*** Task data ***

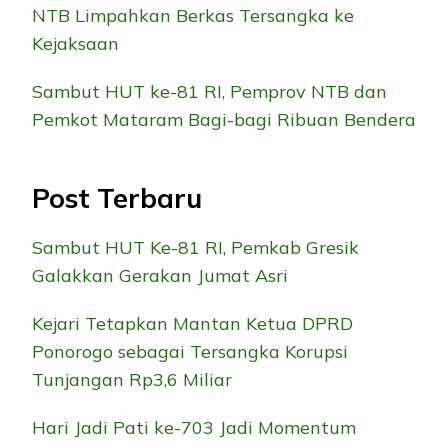
NTB Limpahkan Berkas Tersangka ke
Kejaksaan
Sambut HUT ke-81 RI, Pemprov NTB dan
Pemkot Mataram Bagi-bagi Ribuan Bendera
Post Terbaru
Sambut HUT Ke-81 RI, Pemkab Gresik
Galakkan Gerakan Jumat Asri
Kejari Tetapkan Mantan Ketua DPRD
Ponorogo sebagai Tersangka Korupsi
Tunjangan Rp3,6 Miliar
Hari Jadi Pati ke-703 Jadi Momentum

*** End of Task data ***

Activity: Once each line with "Tersangka" in the entries is counted, state the total and nothing else.

Answer to the exercise: 2